I admit that I thought the second approach was better because the metadata always stayed with the data, allowing you to always access the metadata. For the option of a centralized metadata index, you had to spend additional resources to protect that database and ensure its accuracy, in addition to paying attention to the data protection of the data itself. Given the incredible size of some data collections, coupled with the projections on the size of the new collections/archives, I now believe that either approach by itself is not sufficient.
Rather, I believe a hybrid approach is a more desirable one.
I still fundamentally believe that metadata needs to be stored with the data. The basic reason for this is that the metadata is about the data—it is really all part of the same thing. Separating them makes no sense to me.
But at the same time, walking a tree with potentially billions of files is not practical. To overcome this, we need a centralized index of the metadata in a framework that is designed for searching. But the authority of all metadata is still the file itself.
If we create an archive and start pushing data into it, that gives us an opportunity to grab the metadata and store it a centralized index. We can gather the metadata for a file when the file is moved into the archive.
Hopefully, the archive has mechanisms that indicate when a file in the archive has changed, kicking off a metadata acquisition step which updates the central index. However, with archives that have a REST interface, there is no obvious way to "update" a file. If you "get" a file from the archive and then change it, most of the time you must "put" the entire file into the archive again. To the archive it is a "new" file. There are some archives that allow you to update files but the mechanisms are not easy to use and it's much easier to just "get" the file, modify it, and then "put" the changed file back into the archive. For these cases, the "put" operation initiates a metadata acquisition step making life much easier.
The authority for all metadata are the files, which have the metadata attached (using xattrs, in my opinion). If the centralized index fails for some reason, you have to spend some time walking the file system to "re-gather" the metadata, but you haven't fundamentally lost your index for good.
Who would have thought that something as simple as where to store metadata could result in a lengthy discussion? But suddenly, in today's world of millions to billions of files in data individual collections and archives, the importance of where you store your metadata is a key component in making the data actually useable in a practical way.
Putting all of the metadata in a centralized index is impractical because you now have to provide good data protection on the data and on the centralized index.
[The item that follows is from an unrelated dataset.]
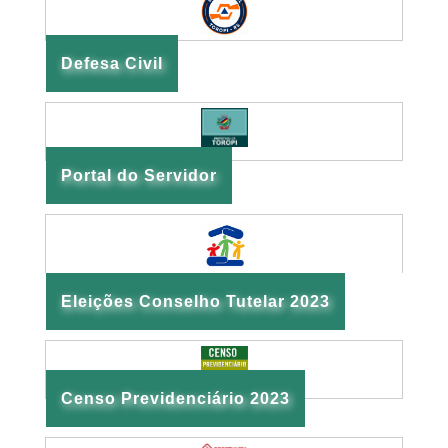
Defesa Civil
Portal do Servidor
Eleições Conselho Tutelar 2023
Censo Previdenciário 2023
Simply moving a file location without updating the index could wreak havoc with someone's search.
Similarly, putting the metadata with the data using something like xattrs is not as desirable, because each data search means that all of the metadata has to be collected via a tree-walk and searched. While keeping the metadata with the data is very natural, it could easily result in much longer searches than necessary.
I believe the better solution is to combine aspects of both into a single solution. Leave the metadata with the data, but as the data is pushed into the collection/archive, you can extract the metadata for use in a centralized index. Then the index is used for data searching.
With a simple REST interface, it is fairly easy to keep the index up to date. But in the event that the index is lost or corrupted, it is possible to walk the tree structure of the collection/archive and recover the metadata.
Even if you don't agree with these concepts, at the very least I hope this article has caused some people to think about where they want to store their metadata and how it is used for searching. If possible, write about your solution and the path you took to get there. I'm sure there are many people who would like to learn from what you have done.